Risotto is a labour of love, it takes a little time but it is one of the ultimate comfort foods. Try this; it will be a favourite.


2 tbsp (30 mL) Butter, divided
2 tbsp (30 mL) Olive oil, divided
2 Maple Leaf Prime Naturally® Portions Boneless Skinless Chicken Breast, cut into 1” (2.5 cm) pieces
1 (8 oz) Package Cremini or button mushrooms
1 Small onion, finely chopped
1 cup (250 mL) Arborio rice
1/3 cup (80 mL) Dry white wine
2 cups (500 mL) Chicken broth
1/3 cup (80 mL) Finely grated Parmesan cheese
2 tbsp (30 mL) Ready prepared pesto
1 tbsp (15 mL) Diced sundried tomatoes
1 tbsp (15 mL) Chopped parsley


HEAT 1 tbsp (15 mL) butter and olive oil in a large skillet or saucepan over medium. Add chicken to the pan and cook, stirring occasionally for 6-8 minutes or until golden brown and the internal temperature has reaches 165°F (74°C). Remove from pan and set aside.
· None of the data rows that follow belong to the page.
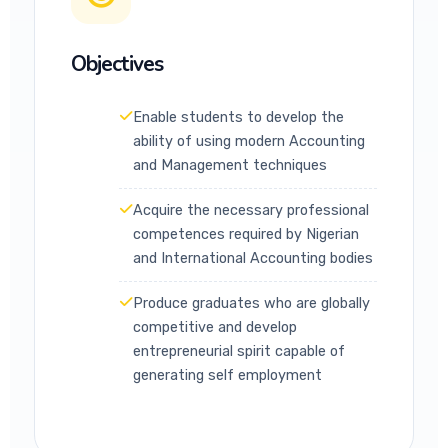
Objectives
Enable students to develop the
ability of using modern Accounting
and Management techniques
Acquire the necessary professional
competences required by Nigerian
and International Accounting bodies
Produce graduates who are globally
competitive and develop
entrepreneurial spirit capable of
generating self employment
ADD the remaining butter and olive oil to the same pan then add mushrooms. Cook for 5-6 minutes or until golden brown. Remove from the pan and set aside with chicken.
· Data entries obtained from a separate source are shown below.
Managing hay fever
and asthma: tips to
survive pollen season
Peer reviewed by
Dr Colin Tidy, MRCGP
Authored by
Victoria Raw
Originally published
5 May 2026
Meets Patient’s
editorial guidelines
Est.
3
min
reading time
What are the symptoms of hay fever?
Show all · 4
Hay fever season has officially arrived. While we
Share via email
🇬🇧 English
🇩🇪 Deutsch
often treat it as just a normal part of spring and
ADD onion to the same pan and cook until translucent. Stir in rice and cook for 2 minutes more. Add wine and cook until fully absorbed. Add broth, small amounts at a time using a ladle. Continue to cook until the liquid is absorbed before adding more. Continue until all of the broth is absorbed and the rice is cooked through, about 20-22 minutes. Add cheese and pesto; stir to combine. Add chicken and mushrooms. Sprinkle with sundried tomatoes and garnish with parsley.